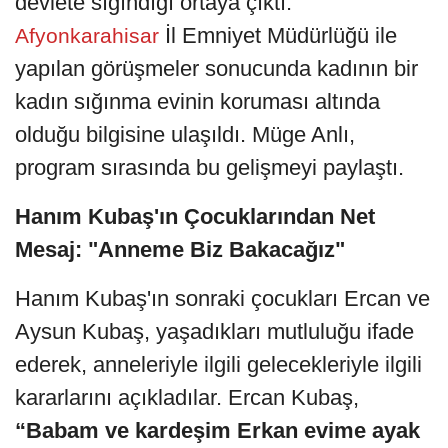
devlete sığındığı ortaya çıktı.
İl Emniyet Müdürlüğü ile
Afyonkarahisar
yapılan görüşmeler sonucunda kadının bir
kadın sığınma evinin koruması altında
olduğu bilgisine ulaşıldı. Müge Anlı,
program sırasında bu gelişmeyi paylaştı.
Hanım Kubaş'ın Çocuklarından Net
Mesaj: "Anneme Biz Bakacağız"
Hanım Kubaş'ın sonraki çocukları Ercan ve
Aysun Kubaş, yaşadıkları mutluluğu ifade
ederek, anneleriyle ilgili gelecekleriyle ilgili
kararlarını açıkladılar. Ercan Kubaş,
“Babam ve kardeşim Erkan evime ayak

---

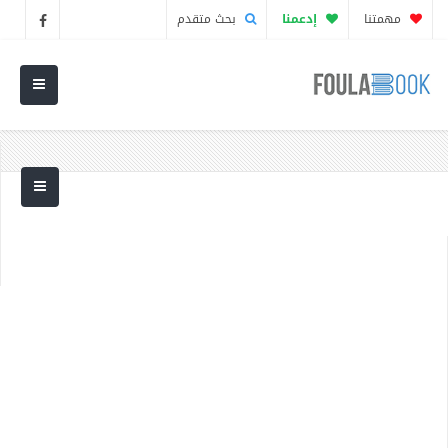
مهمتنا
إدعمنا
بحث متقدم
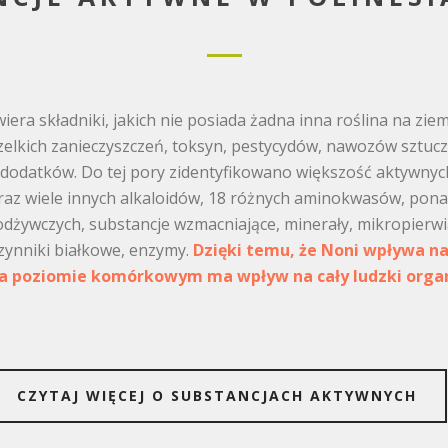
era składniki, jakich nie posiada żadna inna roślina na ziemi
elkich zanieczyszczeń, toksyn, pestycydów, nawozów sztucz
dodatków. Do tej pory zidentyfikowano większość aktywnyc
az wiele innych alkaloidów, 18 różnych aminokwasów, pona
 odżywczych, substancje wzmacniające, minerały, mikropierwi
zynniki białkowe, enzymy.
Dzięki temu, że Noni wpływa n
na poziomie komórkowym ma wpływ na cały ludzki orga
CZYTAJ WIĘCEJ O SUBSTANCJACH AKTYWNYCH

▸ **WHAT YOU SHOULD DO**: Of the lines above, output exactly those from the line bearing "kadın sığınma evinin koruması altında" through the line bearing "Erkan evime ayak", inclusive.

▸ **EXERCISE OUTPUT**:
kadın sığınma evinin koruması altında
olduğu bilgisine ulaşıldı. Müge Anlı,
program sırasında bu gelişmeyi paylaştı.
Hanım Kubaş'ın Çocuklarından Net
Mesaj: "Anneme Biz Bakacağız"
Hanım Kubaş'ın sonraki çocukları Ercan ve
Aysun Kubaş, yaşadıkları mutluluğu ifade
ederek, anneleriyle ilgili gelecekleriyle ilgili
kararlarını açıkladılar. Ercan Kubaş,
“Babam ve kardeşim Erkan evime ayak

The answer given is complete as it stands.